By March 2019, the trend of blatantly arresting Muslim activists continued. Russia’s Federal Security Service raided the homes of and detained at least 23 Crimean Tatars for apparent involvement in another banned Islamic group. Members of the banned Crimean assembly, the Mejlis, attributed the raids to the upcoming Ukrainian elections this recent May. When Russia annexed Crimea, they demanded for all Crimeans to revoke their Ukrainian citizenship in exchange for Russian citizenship. Given that most Crimean Tatars had not obliged, this mass arrest was seen as a brazen act of intimidation against the Tatars whose leaders openly expressed support for the Ukrainian government.
At least 14 of the men arrested in March were members of Crimean Solidarity, a group that organizes legal support for Crimean Tatars arrested or prosecuted on politically motivated charges. United Nations reports claim that Crimean Tatars have been disproportionately affected by law enforcement: from January 2017 to August 2018, 90 out of 102 documented property searches or raids on Crimea affected Crimean Tatars.
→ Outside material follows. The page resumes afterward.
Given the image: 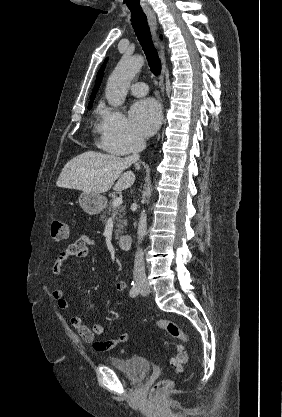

Even more recently, five more Crimean Tatars were arrested and sentenced from 12-17 years in prison for allegedly being members of the same Russian-banned Islamic this past June.

It is evident that Crimean Tatars have faced ongoing historical persecution since the Russian Empire and continue to be systematically attacked under the Russian Empire today. Nevertheless, the treatment of the native Crimean Tatars is consistently overlooked by a vast majority of Western media outlets, other Muslim-majority countries, and international human rights organizations. The current actions by Russia may be slow and sporadic, but they are calculated in order to intimidate and eventually drive out the entire community as once before. More international media attention must be assigned to Crimea. Political pressure needs to be applied by human rights organizations and international governments to prevent the discrimination against Tatars from escalating to a more disturbing level. It remains of utmost importance to prevent Russia from fabricating who the Crimean natives are and have been so that their history does not repeat itself.